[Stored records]

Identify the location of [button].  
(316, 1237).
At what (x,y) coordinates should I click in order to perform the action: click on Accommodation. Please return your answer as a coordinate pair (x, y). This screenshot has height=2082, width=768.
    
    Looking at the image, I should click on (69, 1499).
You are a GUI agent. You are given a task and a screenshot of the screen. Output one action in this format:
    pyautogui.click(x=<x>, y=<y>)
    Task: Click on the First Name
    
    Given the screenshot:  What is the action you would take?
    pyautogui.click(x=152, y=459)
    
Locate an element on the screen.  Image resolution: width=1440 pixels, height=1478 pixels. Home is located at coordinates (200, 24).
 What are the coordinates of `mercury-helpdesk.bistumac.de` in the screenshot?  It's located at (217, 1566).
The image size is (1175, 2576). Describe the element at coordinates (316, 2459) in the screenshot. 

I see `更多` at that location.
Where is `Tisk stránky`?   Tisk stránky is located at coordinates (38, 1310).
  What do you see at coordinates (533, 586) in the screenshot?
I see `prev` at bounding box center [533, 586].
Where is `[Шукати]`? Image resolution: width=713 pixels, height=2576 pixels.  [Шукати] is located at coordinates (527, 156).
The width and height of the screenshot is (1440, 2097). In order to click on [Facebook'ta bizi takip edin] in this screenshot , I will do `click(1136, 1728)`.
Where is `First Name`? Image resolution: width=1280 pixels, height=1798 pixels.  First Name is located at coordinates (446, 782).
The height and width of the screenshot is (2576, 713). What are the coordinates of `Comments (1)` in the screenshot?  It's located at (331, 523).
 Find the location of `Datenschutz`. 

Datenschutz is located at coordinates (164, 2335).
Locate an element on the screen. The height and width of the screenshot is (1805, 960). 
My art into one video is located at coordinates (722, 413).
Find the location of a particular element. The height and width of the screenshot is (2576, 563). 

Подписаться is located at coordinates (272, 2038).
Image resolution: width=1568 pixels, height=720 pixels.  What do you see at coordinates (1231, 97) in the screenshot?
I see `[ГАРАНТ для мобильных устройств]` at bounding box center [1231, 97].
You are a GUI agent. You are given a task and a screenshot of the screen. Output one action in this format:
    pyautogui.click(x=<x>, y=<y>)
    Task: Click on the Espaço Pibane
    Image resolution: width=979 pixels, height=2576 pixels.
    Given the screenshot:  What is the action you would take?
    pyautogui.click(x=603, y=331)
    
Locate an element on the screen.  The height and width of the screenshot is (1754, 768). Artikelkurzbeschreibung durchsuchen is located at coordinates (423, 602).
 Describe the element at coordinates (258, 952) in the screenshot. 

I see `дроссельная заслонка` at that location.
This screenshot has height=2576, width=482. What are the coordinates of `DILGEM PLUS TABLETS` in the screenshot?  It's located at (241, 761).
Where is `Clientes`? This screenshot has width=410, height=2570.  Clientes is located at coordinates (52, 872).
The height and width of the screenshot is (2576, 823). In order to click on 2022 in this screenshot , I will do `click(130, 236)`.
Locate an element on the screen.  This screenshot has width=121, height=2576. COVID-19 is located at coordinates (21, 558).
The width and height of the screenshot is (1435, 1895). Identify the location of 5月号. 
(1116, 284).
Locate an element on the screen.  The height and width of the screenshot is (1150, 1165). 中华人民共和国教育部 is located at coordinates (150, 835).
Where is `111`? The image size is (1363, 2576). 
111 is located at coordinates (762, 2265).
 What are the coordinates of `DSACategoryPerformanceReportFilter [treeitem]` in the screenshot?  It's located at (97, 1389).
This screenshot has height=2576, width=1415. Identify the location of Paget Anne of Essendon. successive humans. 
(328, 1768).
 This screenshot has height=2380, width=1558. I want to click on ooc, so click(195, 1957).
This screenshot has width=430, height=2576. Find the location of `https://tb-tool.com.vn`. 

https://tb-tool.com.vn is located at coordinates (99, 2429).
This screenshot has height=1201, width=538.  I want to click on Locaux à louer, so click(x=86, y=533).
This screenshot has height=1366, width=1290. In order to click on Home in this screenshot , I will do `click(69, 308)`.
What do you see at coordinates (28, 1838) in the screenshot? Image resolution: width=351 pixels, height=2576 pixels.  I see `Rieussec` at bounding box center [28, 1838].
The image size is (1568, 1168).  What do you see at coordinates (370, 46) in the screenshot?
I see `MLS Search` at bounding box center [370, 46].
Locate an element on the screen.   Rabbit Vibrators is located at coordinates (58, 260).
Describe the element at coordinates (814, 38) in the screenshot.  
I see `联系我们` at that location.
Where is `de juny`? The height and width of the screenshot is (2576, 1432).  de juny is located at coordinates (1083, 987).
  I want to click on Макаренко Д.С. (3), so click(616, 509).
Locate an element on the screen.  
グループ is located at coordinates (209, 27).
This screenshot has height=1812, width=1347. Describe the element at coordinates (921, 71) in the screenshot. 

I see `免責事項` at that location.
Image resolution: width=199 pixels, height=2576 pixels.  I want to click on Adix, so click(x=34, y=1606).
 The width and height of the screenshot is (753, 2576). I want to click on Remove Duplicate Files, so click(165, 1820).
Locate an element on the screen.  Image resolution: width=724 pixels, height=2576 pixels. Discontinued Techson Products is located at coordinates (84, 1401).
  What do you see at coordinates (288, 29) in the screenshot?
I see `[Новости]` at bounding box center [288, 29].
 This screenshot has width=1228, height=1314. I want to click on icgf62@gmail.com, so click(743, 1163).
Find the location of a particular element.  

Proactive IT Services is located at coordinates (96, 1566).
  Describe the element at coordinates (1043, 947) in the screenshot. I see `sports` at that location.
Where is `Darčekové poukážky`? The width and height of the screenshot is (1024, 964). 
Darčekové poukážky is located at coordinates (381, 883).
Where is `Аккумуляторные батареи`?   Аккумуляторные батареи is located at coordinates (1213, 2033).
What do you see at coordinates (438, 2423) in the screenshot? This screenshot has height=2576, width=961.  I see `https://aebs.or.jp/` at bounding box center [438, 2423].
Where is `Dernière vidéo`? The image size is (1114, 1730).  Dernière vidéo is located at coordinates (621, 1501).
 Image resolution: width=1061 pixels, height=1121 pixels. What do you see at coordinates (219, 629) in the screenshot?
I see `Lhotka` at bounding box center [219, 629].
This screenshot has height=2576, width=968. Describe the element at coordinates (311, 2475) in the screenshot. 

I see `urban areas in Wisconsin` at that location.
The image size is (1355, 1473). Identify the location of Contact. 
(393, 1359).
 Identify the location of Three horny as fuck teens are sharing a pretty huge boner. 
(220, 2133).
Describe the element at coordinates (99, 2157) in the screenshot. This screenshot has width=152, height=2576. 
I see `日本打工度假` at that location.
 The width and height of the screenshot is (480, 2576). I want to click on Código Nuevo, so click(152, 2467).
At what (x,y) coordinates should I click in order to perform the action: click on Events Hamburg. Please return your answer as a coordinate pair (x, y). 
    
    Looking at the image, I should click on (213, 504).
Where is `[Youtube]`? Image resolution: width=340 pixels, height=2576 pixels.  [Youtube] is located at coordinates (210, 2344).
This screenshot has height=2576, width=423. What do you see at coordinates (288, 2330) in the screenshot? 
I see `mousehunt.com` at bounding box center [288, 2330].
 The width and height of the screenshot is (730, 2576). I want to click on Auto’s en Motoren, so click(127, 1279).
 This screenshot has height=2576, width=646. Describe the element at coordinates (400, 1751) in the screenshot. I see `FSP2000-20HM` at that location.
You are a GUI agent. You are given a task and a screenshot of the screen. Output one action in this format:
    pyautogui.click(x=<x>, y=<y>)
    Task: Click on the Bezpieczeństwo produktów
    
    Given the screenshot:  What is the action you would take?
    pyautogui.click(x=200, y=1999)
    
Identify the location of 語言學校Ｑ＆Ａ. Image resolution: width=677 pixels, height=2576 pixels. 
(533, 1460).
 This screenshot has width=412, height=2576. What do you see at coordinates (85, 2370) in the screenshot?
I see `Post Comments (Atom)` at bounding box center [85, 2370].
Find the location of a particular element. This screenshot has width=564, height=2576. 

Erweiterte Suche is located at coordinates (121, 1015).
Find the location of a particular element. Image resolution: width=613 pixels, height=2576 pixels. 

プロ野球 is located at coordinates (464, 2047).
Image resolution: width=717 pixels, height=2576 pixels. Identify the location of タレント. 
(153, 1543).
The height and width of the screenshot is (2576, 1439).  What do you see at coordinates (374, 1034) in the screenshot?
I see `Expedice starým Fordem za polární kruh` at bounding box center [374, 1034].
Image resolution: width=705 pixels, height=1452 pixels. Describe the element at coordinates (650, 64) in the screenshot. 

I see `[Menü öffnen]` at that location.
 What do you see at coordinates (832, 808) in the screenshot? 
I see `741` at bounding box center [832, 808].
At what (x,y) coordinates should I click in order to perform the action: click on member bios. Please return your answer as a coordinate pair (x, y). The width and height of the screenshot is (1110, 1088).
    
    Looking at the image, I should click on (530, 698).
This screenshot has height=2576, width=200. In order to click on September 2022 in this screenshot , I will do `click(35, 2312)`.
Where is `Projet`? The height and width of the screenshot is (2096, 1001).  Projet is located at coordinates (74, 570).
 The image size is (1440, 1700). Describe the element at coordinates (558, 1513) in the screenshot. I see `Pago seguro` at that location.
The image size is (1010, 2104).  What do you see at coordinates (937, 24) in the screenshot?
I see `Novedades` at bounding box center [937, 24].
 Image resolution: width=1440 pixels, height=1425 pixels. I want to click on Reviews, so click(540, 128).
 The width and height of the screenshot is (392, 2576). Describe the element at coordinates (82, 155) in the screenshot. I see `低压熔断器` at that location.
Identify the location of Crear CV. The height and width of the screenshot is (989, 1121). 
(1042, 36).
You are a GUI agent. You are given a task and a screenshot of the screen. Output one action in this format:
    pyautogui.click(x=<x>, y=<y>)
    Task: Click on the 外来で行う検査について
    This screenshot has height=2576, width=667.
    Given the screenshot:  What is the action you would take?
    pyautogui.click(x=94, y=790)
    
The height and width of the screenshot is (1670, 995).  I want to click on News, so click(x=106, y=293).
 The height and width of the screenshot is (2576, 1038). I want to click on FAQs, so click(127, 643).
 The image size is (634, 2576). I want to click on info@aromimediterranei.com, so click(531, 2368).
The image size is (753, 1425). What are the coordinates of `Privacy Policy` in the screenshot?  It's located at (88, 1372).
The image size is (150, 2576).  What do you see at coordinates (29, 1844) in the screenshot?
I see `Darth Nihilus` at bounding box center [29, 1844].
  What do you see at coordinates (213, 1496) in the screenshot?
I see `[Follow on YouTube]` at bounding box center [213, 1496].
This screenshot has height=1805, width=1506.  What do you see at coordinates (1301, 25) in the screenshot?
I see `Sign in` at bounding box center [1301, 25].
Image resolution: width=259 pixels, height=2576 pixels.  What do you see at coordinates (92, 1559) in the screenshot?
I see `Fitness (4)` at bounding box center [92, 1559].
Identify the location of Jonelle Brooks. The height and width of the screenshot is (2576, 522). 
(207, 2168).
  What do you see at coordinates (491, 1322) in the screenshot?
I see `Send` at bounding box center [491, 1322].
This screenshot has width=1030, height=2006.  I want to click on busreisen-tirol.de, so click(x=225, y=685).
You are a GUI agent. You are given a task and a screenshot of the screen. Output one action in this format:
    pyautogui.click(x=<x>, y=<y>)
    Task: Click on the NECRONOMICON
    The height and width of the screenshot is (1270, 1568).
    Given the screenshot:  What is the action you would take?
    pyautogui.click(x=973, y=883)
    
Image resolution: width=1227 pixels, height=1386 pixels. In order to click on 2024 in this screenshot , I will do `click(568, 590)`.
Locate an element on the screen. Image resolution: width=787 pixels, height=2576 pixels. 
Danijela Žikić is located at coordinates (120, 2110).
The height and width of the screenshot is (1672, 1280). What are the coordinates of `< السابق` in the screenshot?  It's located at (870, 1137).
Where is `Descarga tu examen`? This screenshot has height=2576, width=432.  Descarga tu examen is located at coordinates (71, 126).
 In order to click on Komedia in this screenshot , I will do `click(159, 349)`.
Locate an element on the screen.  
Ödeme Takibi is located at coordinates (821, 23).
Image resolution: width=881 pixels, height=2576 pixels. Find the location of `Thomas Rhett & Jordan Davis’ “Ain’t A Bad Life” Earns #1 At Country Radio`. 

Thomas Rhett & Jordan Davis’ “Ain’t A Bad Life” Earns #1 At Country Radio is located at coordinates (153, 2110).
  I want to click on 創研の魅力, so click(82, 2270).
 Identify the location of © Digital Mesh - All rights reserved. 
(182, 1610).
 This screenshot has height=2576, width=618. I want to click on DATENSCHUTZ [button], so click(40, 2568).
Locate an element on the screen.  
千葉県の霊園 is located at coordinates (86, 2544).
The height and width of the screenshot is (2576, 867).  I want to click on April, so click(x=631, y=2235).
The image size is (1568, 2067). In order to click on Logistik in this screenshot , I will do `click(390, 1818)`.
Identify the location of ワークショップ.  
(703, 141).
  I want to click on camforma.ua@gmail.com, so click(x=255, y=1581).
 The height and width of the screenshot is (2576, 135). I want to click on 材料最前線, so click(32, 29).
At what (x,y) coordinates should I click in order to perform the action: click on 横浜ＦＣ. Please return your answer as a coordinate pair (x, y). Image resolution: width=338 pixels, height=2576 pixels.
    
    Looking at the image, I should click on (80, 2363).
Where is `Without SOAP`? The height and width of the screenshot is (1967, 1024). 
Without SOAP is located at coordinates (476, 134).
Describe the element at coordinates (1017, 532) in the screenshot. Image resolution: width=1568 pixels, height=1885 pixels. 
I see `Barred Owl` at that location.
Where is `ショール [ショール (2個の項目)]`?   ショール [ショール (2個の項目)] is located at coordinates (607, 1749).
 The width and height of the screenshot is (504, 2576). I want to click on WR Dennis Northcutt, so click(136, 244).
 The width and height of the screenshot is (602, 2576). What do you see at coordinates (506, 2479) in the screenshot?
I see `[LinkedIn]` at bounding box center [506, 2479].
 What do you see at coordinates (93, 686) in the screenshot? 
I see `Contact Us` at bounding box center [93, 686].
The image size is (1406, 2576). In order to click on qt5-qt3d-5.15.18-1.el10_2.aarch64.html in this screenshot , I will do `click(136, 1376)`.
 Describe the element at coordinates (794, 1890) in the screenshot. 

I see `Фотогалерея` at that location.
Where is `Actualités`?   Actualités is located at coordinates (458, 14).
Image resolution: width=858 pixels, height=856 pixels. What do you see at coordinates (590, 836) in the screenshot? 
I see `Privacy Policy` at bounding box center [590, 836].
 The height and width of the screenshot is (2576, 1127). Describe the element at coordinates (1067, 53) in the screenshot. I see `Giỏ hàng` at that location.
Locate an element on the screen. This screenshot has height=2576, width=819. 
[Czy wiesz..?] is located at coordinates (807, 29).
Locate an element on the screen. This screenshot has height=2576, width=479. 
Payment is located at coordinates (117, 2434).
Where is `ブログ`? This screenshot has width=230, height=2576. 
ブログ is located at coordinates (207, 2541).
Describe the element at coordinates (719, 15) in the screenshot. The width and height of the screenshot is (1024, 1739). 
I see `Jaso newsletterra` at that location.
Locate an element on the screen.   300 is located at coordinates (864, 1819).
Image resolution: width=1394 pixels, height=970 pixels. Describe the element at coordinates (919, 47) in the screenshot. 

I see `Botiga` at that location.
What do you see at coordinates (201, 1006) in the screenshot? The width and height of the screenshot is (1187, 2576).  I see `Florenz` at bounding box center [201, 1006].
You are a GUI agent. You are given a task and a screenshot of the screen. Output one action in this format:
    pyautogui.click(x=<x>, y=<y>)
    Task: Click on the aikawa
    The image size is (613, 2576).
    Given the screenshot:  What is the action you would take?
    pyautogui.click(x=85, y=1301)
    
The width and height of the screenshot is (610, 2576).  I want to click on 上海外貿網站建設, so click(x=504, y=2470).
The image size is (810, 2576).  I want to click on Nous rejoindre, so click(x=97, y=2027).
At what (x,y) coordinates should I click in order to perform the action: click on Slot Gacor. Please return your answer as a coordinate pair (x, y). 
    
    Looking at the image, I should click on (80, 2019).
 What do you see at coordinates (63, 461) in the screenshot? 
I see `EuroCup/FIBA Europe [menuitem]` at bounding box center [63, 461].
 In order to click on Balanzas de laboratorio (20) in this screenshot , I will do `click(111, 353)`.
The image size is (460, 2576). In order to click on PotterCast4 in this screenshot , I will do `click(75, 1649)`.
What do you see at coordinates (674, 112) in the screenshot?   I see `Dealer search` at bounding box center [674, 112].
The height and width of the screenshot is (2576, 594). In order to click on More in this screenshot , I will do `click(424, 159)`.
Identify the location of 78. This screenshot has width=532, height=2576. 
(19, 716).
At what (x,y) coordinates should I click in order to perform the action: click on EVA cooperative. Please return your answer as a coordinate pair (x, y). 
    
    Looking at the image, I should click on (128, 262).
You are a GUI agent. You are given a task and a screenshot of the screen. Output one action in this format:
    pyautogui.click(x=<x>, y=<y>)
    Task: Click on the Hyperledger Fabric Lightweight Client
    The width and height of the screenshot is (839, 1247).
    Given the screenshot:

● **Directions**: Reprint exactly the lines above that start at the one with "The image size is (460, 2576)." and end at the one with "What do you see at coordinates (674, 112)", keeping both and adding none.

● **Answer box**:
The image size is (460, 2576). In order to click on PotterCast4 in this screenshot , I will do `click(75, 1649)`.
What do you see at coordinates (674, 112) in the screenshot?   I see `Dealer search` at bounding box center [674, 112].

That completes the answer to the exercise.